WHAT IS BEING ASKED:
Wherever "guru" turns up in the entries, copy out the line that holds it.
** THE RECORDS follows **
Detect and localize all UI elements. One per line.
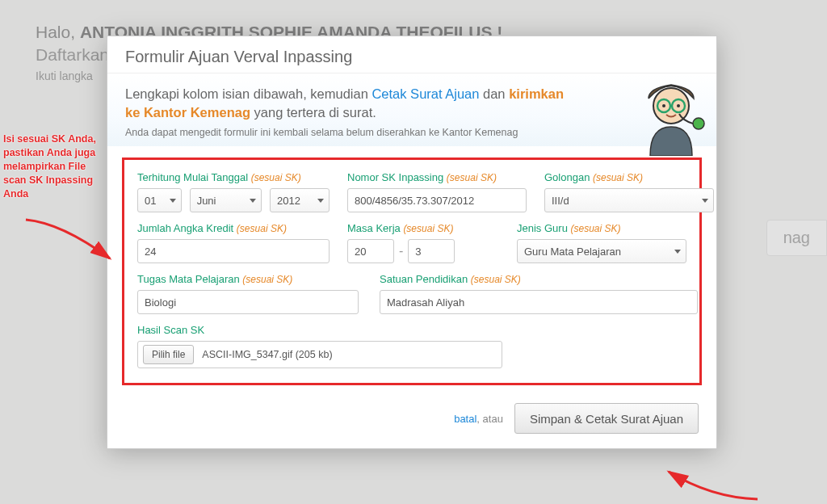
modal-dialog: Formulir Ajuan Verval Inpassing Lengkapi… [107, 36, 717, 449]
svg-point-4 [662, 104, 665, 107]
input-masa-kerja-a[interactable] [347, 239, 394, 263]
label-hasil-scan: Hasil Scan SK [137, 324, 686, 336]
assistant-avatar-icon [634, 78, 708, 156]
field-nomor-sk: Nomor SK Inpassing (sesuai SK) [347, 171, 527, 212]
modal-title: Formulir Ajuan Verval Inpassing [107, 36, 716, 74]
label-nomor-sk: Nomor SK Inpassing (sesuai SK) [347, 171, 527, 183]
select-month[interactable]: Juni [190, 188, 262, 212]
field-jenis-guru: Jenis Guru (sesuai SK) Guru Mata Pelajar… [517, 222, 686, 263]
chevron-down-icon [317, 199, 324, 203]
input-satuan-pendidikan[interactable] [380, 290, 698, 314]
field-terhitung-mulai-tanggal: Terhitung Mulai Tanggal (sesuai SK) 01 J… [137, 171, 330, 212]
simpan-cetak-button[interactable]: Simpan & Cetak Surat Ajuan [514, 403, 699, 434]
input-nomor-sk[interactable] [347, 188, 527, 212]
chevron-down-icon [702, 199, 708, 203]
select-day[interactable]: 01 [137, 188, 182, 212]
dash-separator: - [399, 244, 403, 258]
label-jenis-guru: Jenis Guru (sesuai SK) [517, 222, 686, 234]
file-input-wrap: Pilih file ASCII-IMG_5347.gif (205 kb) [137, 341, 502, 368]
label-tugas-mapel: Tugas Mata Pelajaran (sesuai SK) [137, 273, 362, 285]
field-tugas-mapel: Tugas Mata Pelajaran (sesuai SK) [137, 273, 362, 314]
label-masa-kerja: Masa Kerja (sesuai SK) [347, 222, 499, 234]
chevron-down-icon [250, 199, 256, 203]
input-tugas-mapel[interactable] [137, 290, 359, 314]
select-jenis-guru[interactable]: Guru Mata Pelajaran [517, 239, 686, 263]
intro-part-a: Lengkapi kolom isian dibawah, kemudian [125, 86, 372, 101]
svg-point-6 [693, 118, 704, 129]
file-name-text: ASCII-IMG_5347.gif (205 kb) [202, 349, 332, 360]
choose-file-button[interactable]: Pilih file [143, 345, 194, 364]
intro-part-c: yang tertera di surat. [250, 105, 376, 120]
link-cetak-surat[interactable]: Cetak Surat Ajuan [372, 86, 479, 101]
select-golongan[interactable]: III/d [544, 188, 714, 212]
field-masa-kerja: Masa Kerja (sesuai SK) - [347, 222, 499, 263]
input-masa-kerja-b[interactable] [408, 239, 455, 263]
intro-sub-text: Anda dapat mengedit formulir ini kembali… [125, 127, 699, 138]
label-satuan-pendidikan: Satuan Pendidikan (sesuai SK) [380, 273, 686, 285]
label-angka-kredit: Jumlah Angka Kredit (sesuai SK) [137, 222, 330, 234]
field-angka-kredit: Jumlah Angka Kredit (sesuai SK) [137, 222, 330, 263]
modal-intro: Lengkapi kolom isian dibawah, kemudian C… [107, 74, 716, 146]
field-golongan: Golongan (sesuai SK) III/d [544, 171, 714, 212]
chevron-down-icon [674, 250, 681, 254]
cancel-link[interactable]: batal [454, 413, 476, 425]
field-satuan-pendidikan: Satuan Pendidikan (sesuai SK) [380, 273, 686, 314]
form-highlight-box: Terhitung Mulai Tanggal (sesuai SK) 01 J… [122, 158, 702, 385]
label-golongan: Golongan (sesuai SK) [544, 171, 714, 183]
input-angka-kredit[interactable] [137, 239, 330, 263]
select-year[interactable]: 2012 [270, 188, 330, 212]
chevron-down-icon [170, 199, 176, 203]
intro-main-text: Lengkapi kolom isian dibawah, kemudian C… [125, 85, 577, 122]
label-tmt: Terhitung Mulai Tanggal (sesuai SK) [137, 171, 330, 183]
atau-text: , atau [476, 413, 503, 425]
modal-footer: batal, atau Simpan & Cetak Surat Ajuan [107, 392, 716, 448]
annotation-callout: Isi sesuai SK Anda, pastikan Anda juga m… [3, 132, 103, 200]
intro-part-b: dan [479, 86, 509, 101]
field-hasil-scan: Hasil Scan SK Pilih file ASCII-IMG_5347.… [137, 324, 686, 368]
svg-point-5 [677, 104, 680, 107]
** End of THE RECORDS **
ANSWER SECTION:
field-jenis-guru: Jenis Guru (sesuai SK) Guru Mata Pelajar… [517, 222, 686, 263]
label-jenis-guru: Jenis Guru (sesuai SK) [517, 222, 686, 234]
select-jenis-guru[interactable]: Guru Mata Pelajaran [517, 239, 686, 263]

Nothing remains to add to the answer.